If time can be saved by using AI to perform a task, then the human worker in that role will be replaced. In the eyes of corporations this becomes a simple math problem. Take all of the workers it takes to perform a task across all businesses. Figure out the average amount of time it takes for one worker to complete that task from start to finish. Multiply that by the number of workers doing that task. If this number is greater than the amount of time it would take to explain the problem to a machine sufficiently enough that it could perform that kind of task, the worker will be replaced.

Let’s make a (contrived) example. Suppose this blog is run by a company called ACME. ACME owns 10 blog properties. Each blog has an employee that writes one essay a week on how AI will replace human workers.
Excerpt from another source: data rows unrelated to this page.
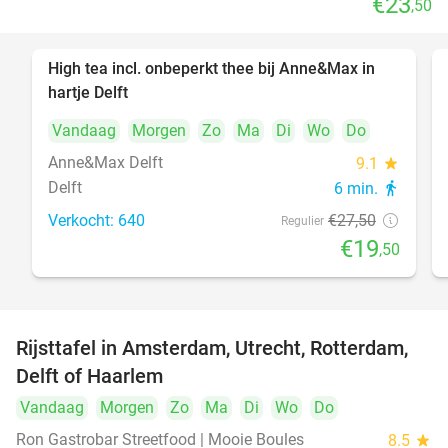
€23
,50
High tea incl. onbeperkt thee bij Anne&Max in
29%
hartje Delft
Vandaag
Morgen
Zo
Ma
Di
Wo
Do
Anne&Max Delft
9.1
star
Delft
6 min.
directions_walk
Verkocht: 640
€27
,50
Regulier
€19
,50
Rijsttafel in Amsterdam, Utrecht, Rotterdam,
19%
Delft of Haarlem
Vandaag
Morgen
Zo
Ma
Di
Wo
Do
Ron Gastrobar Streetfood | Mooie Boules
8.5
star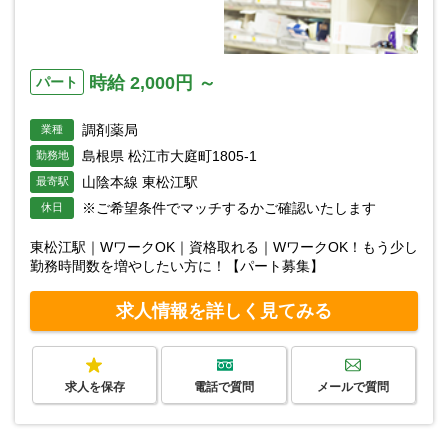
時給 2,000円 ～
パート
調剤薬局
業種
島根県 松江市大庭町1805-1
勤務地
山陰本線 東松江駅
最寄駅
※ご希望条件でマッチするかご確認いたします
休日
東松江駅｜WワークOK｜資格取れる｜WワークOK！もう少し
勤務時間数を増やしたい方に！【パート募集】
求人情報を詳しく見てみる
求人を保存
電話で質問
メールで質問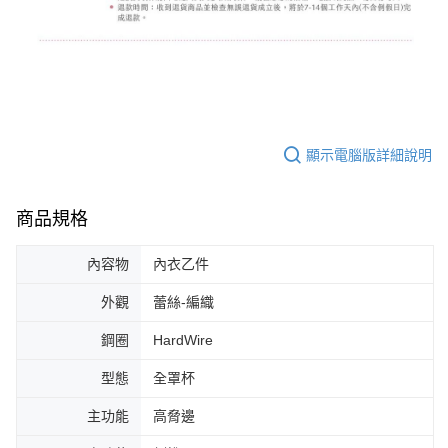
顯示電腦版詳細說明
商品規格
內容物
內衣乙件
外觀
蕾絲-編織
鋼圈
HardWire
型態
全罩杯
主功能
高脅邊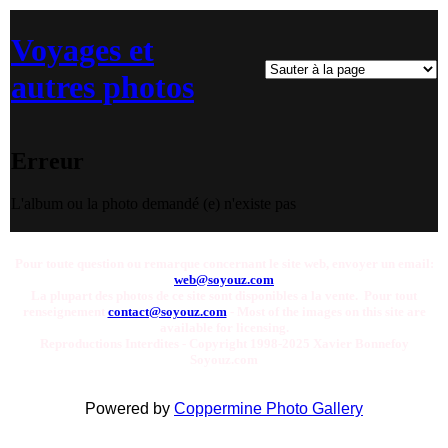
Voyages et
autres photos
Erreur
L'album ou la photo demandé (e) n'existe pas
Pour toute question ou remarque concernant le site web, envoyer un email:
web@soyouz.com
La plupart des photos de ce site sont disponibles a la vente. Pour tout
renseignement
contact@soyouz.com
- Most of the images on this site are
available for licensing.
Reproductions Interdites - Copyright 1998-2025 Xavier Bonnefoy
Soyouz.com
Powered by
Coppermine Photo Gallery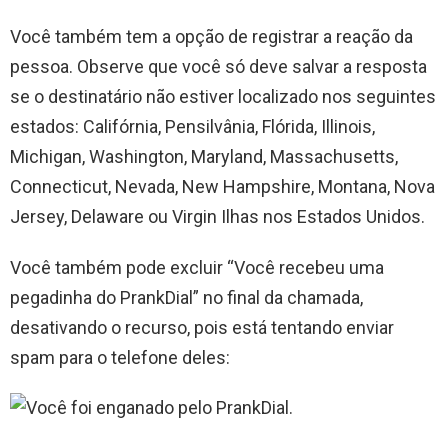
Você também tem a opção de registrar a reação da
pessoa. Observe que você só deve salvar a resposta
se o destinatário não estiver localizado nos seguintes
estados: Califórnia, Pensilvânia, Flórida, Illinois,
Michigan, Washington, Maryland, Massachusetts,
Connecticut, Nevada, New Hampshire, Montana, Nova
Jersey, Delaware ou Virgin Ilhas nos Estados Unidos.
Você também pode excluir “Você recebeu uma
pegadinha do PrankDial” no final da chamada,
desativando o recurso, pois está tentando enviar
spam para o telefone deles: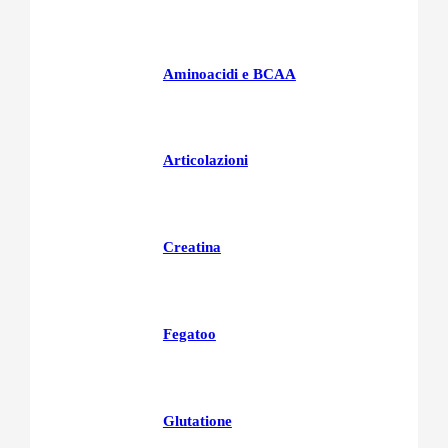
Aminoacidi e BCAA
Articolazioni
Creatina
Fegatoo
Glutatione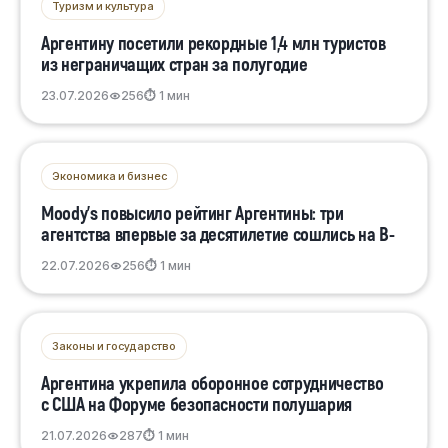
Туризм и культура
Аргентину посетили рекордные 1,4 млн туристов
из неграничащих стран за полугодие
23.07.2026
256
⏱ 1 мин
Экономика и бизнес
Moody’s повысило рейтинг Аргентины: три
агентства впервые за десятилетие сошлись на B-
22.07.2026
256
⏱ 1 мин
Законы и государство
Аргентина укрепила оборонное сотрудничество
с США на Форуме безопасности полушария
21.07.2026
287
⏱ 1 мин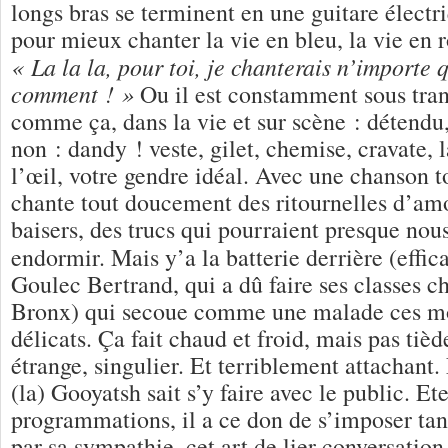
longs bras se terminent en une guitare électr
pour mieux chanter la vie en bleu, la vie en 
« La la la, pour toi, je chanterais n’importe 
comment ! »
Ou il est constamment sous tranq
comme ça, dans la vie et sur scène : détendu,
non : dandy ! veste, gilet, chemise, cravate,
l’œil, votre gendre idéal. Avec une chanson t
chante tout doucement des ritournelles d’amo
baisers, des trucs qui pourraient presque nou
endormir. Mais y’a la batterie derrière (effic
Goulec Bertrand, qui a dû faire ses classes 
Bronx) qui secoue comme une malade ces mo
délicats. Ça fait chaud et froid, mais pas tiè
étrange, singulier. Et terriblement attachant
(la) Gooyatsh sait s’y faire avec le public. E
programmations, il a ce don de s’imposer tan
par sa sympathie, cet art de lier conversation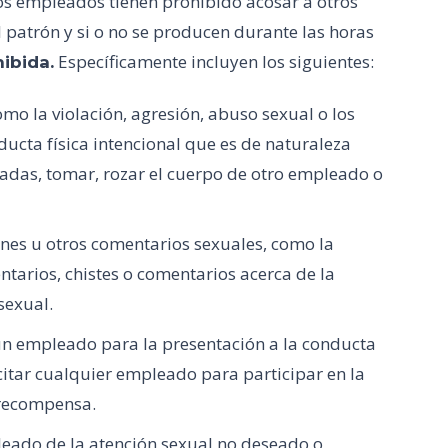
Los empleados tienen prohibido acosar a otros
patrón y si o no se producen durante las horas
Específicamente incluyen los siguientes:
ibida.
omo la violación, agresión, abuso sexual o los
nducta física intencional que es de naturaleza
madas, tomar, rozar el cuerpo de otro empleado o
nes u otros comentarios sexuales, como la
ntarios, chistes o comentarios acerca de la
sexual.
un empleado para la presentación a la conducta
icitar cualquier empleado para participar en la
 recompensa.
eado de la atención sexual no deseado o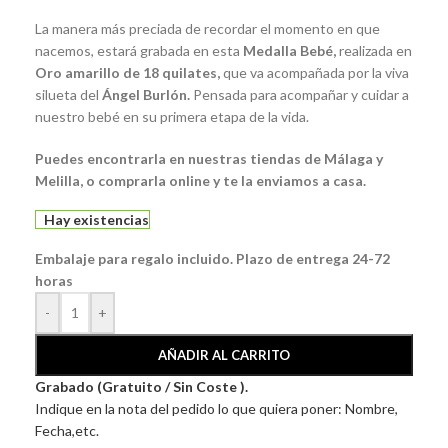
La manera más preciada de recordar el momento en que
nacemos, estará grabada en esta
Medalla Bebé
,
realizada en
Oro amarillo de 18 quilates,
que va acompañada por la viva
silueta del
Ángel Burlón.
Pensada para acompañar y cuidar a
nuestro bebé en su primera etapa de la vida.
Puedes encontrarla en nuestras tiendas de Málaga y
Melilla, o comprarla online y te la enviamos a casa.
Hay existencias
Embalaje para regalo incluido. Plazo de entrega 24-72
horas
-
+
AÑADIR AL CARRITO
Grabado (Gratuito / Sin Coste ).
Indique en la nota del pedido lo que quiera poner: Nombre,
Fecha,etc.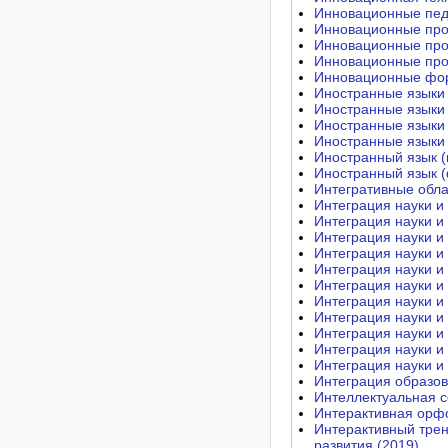
Инновационные педа
Инновационные проц
Инновационные проц
Инновационные про
Инновационные фор
Иностранные языки 
Иностранные языки 
Иностранные языки 
Иностранные языки 
Иностранный язык (
Иностранный язык (
Интегративные обла
Интеграция науки и 
Интеграция науки и 
Интеграция науки и 
Интеграция науки и 
Интеграция науки и 
Интеграция науки и 
Интеграция науки и 
Интеграция науки и 
Интеграция науки и 
Интеграция науки и 
Интеграция науки и
Интеграция образов
Интеллектуальная с
Интерактивная орф
Интерактивный трен
развития (2019)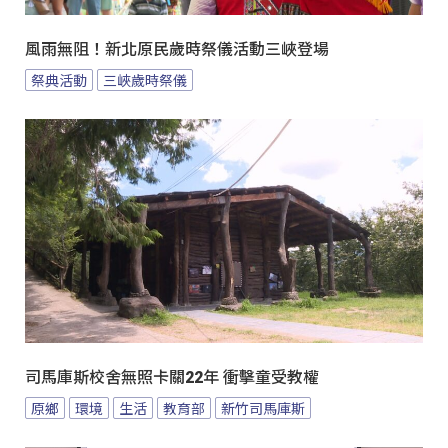
風雨無阻！新北原民歲時祭儀活動三峽登場
祭典活動
三峽歲時祭儀
司馬庫斯校舍無照卡關22年 衝擊童受教權
原鄉
環境
生活
教育部
新竹司馬庫斯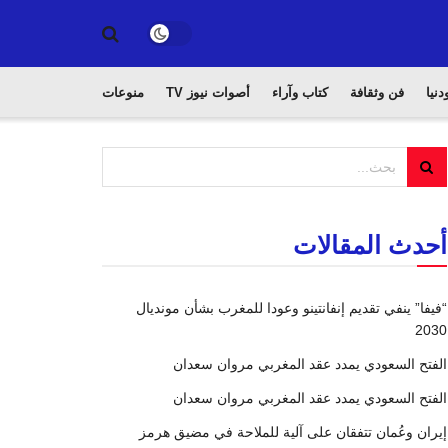
دنيا
فن وثقافة
كتاب وآراء
أصوات نيوز TV
منوعات
أحدث المقالات
“فيفا” ينفي تقديم إنفانتينو وعودا للمغرب بشأن مونديال
2030
الفتح السعودي يمدد عقد المغربي مروان سعدان
الفتح السعودي يمدد عقد المغربي مروان سعدان
إيران وعُمان تتفقان على آلية للملاحة في مضيق هرمز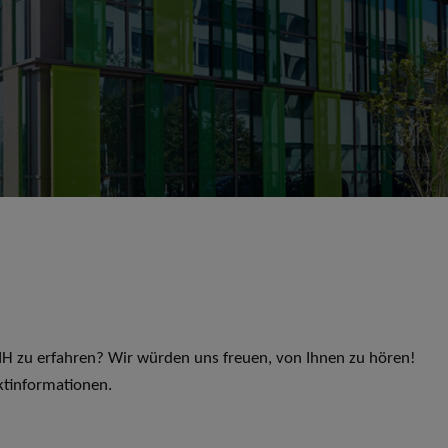
 LIH zu erfahren? Wir würden uns freuen, von Ihnen zu hören!
ktinformationen.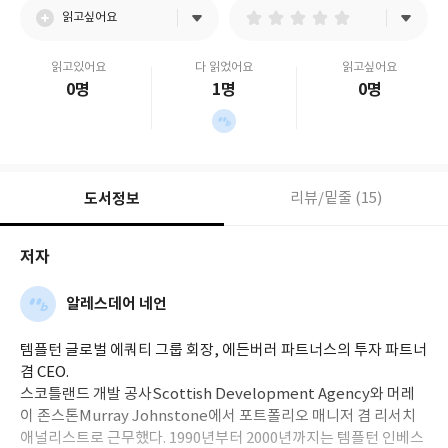
읽고싶어요
읽고있어요
다 읽었어요
읽고싶어요
0명
1명
0명
도서정보
리뷰/밑줄 (15)
저자
알레스데어 네언
템플턴 글로벌 에쿼티 그룹 회장, 에든버러 파트너스의 투자 파트너
겸 CEO.
스코틀랜드 개발 공사Scottish Development Agency와 머레
이 존스톤Murray Johnstone에서 포트폴리오 매니저 겸 리서치
애널리스트로 근무했다. 1990년부터 2000년까지는 템플턴 인베스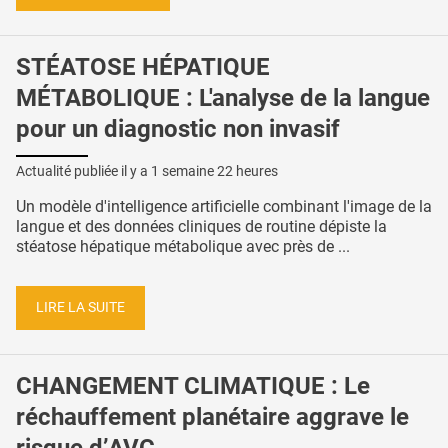
STÉATOSE HÉPATIQUE
MÉTABOLIQUE : L'analyse de la langue
pour un diagnostic non invasif
Actualité publiée il y a
1 semaine 22 heures
Un modèle d'intelligence artificielle combinant l'image de la
langue et des données cliniques de routine dépiste la
stéatose hépatique métabolique avec près de ...
LIRE LA SUITE
CHANGEMENT CLIMATIQUE : Le
réchauffement planétaire aggrave le
risque d’AVC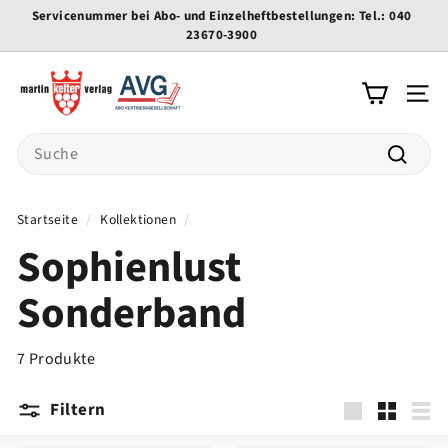
Direkt
Servicenummer bei Abo- und Einzelheftbestellungen: Tel.: 040
zum
23670-3900
Pause
Inhalt
Diashow
K
e
Seite
l
Search
t
e
Suche
r
Startseite
/
Kollektionen
/
-
Sophienlust
v
e
Sonderband
r
l
a
7 Produkte
g
Filtern
groß
Klein
List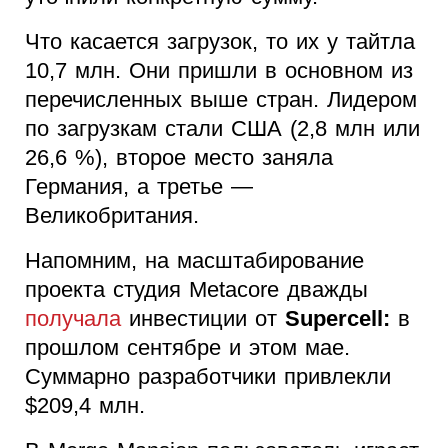
Что касается загрузок, то их у тайтла
10,7 млн. Они пришли в основном из
перечисленных выше стран. Лидером
по загрузкам стали США (2,8 млн или
26,6 %), второе место заняла
Германия, а третье —
Великобритания.
Напомним, на масштабирование
проекта студия Metacore дважды
получала
инвестиции от
Supercell:
в
прошлом сентябре и этом мае.
Суммарно разработчики привлекли
$209,4 млн.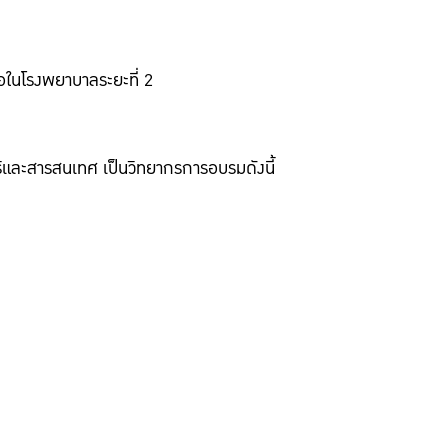
อในโรงพยาบาลระยะที่ 2
และสารสนเทศ เป็นวิทยากรการอบรมดังนี้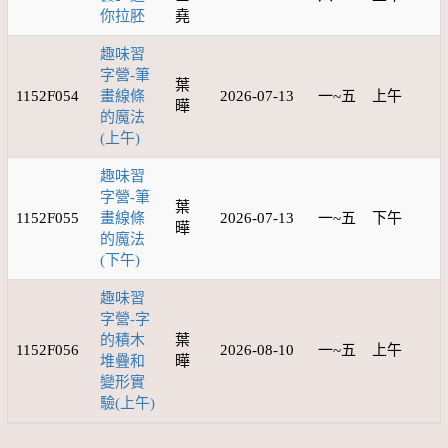
你拉胚
堯
趣味習
字營-筆
葉
1152F054
畫線條
2026-07-13
一~五
上午
曄
的魔法
(上午)
趣味習
字營-筆
葉
1152F055
畫線條
2026-07-13
一~五
下午
曄
的魔法
(下午)
趣味習
字營-字
的積木
葉
1152F056
2026-08-10
一~五
上午
堆疊和
曄
變形實
驗(上午)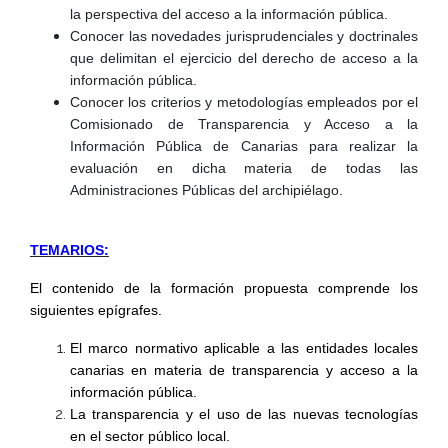
la perspectiva del acceso a la información pública.
Conocer las novedades jurisprudenciales y doctrinales
que delimitan el ejercicio del derecho de acceso a la
información pública.
Conocer los criterios y metodologías empleados por el
Comisionado de Transparencia y Acceso a la
Información Pública de Canarias para realizar la
evaluación en dicha materia de todas las
Administraciones Públicas del archipiélago.
TEMARIOS:
El contenido de la formación propuesta comprende los
siguientes epígrafes.
El marco normativo aplicable a las entidades locales
canarias en materia de transparencia y acceso a la
información pública.
La transparencia y el uso de las nuevas tecnologías
en el sector público local.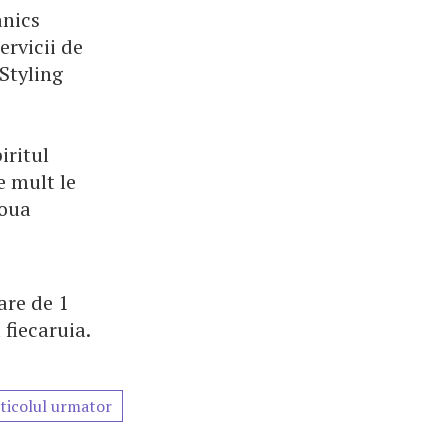
anics
ervicii de
Styling
iritul
e mult le
doua
are de 1
 fiecaruia.
ticolul urmator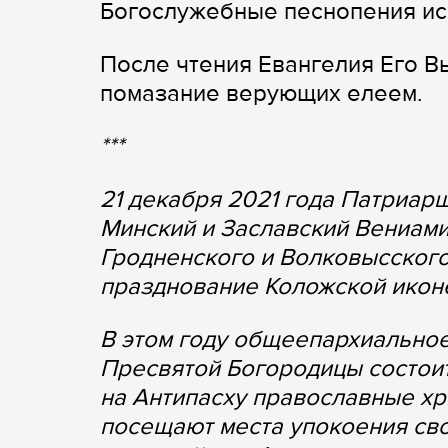
Богослужебные песнопения ис
После чтения Евангелия Его 
помазание верующих елеем.
***
21 декабря 2021 года Патриар
Минский и Заславский Вениами
Гродненского и Волковысского
празднование Коложской иконе
В этом году общеепархиальное
Пресвятой Богородицы состоитс
на Антипасху православные х
посещают места упокоения сво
It takes each writer an average of 10 hours to write one essay. Thus, it takes 100 man-hours each week to perform this task across the ACME organization. ACME talks to a company named SKYNET that generates bespoke AI tools for businesses, they estimate it would take them 1000 man-hours to develop a tool that would automatically generate these essays to the same (admittedly middling) standard of quality as the human writers write. From a time standpoint, ACME would make that investment — they can fire resources that spend 100 hours of company time each week, need insurance, need HR people to keep them from doing anything stupid, get sick, quit, etc. and have those articles generated automatically in a trivial amount of time. Even if SKYNET charges an insane amount of money for the service, it is likely to be money well spent from a business perspective.

We Are Reaping What We’ve Sown

We deserve the future we’ve created today. AI is a tool just like a hammer or a gun. It has the ability to create or destroy. We have arrived here because of how we as a culture have dismissed tradition and beauty. The problem originated with the academics who’s progressive-at-any-cost mentality permitted and even championed a free-for-all of aesthetics and a lust for innovation at any expense to established technique.

This phenomenon has now intellectually trickled down to the masses. The average man craves a fast and, above all, efficient release of dopamine in order to keep the organism content. He wants to be happy at the cost of also being fat, dulled by drink, high on “legal” weed, lazy, stupid, and antisocial — just as his onanistic patriarchal archetype is represented in TV commercials and in modern movies. This quest for comfort has made him forget what it means to be human, to struggle, to be a humble repenting sinner.


I don’t have a solution. Any essay on this blog has the gist of what I’m trying to do. In short, here are some of the things I’m doing to rehumanize.

  • No more watching sportsball. I’ve even largely stopped watching the only sport I’ve ever enjoyed, Formula 1 racing. I will still attend live sporting events occasionally, but I certainly wouldn’t waste valuable (and increasingly scarce) mental power on “following sports”.

  • No spellcheck/grammar check on my blog. I’ve been doing this for a while. Sometimes I catch typos. I’m sure a lot get by though. I want the freedom to make mistakes when I create.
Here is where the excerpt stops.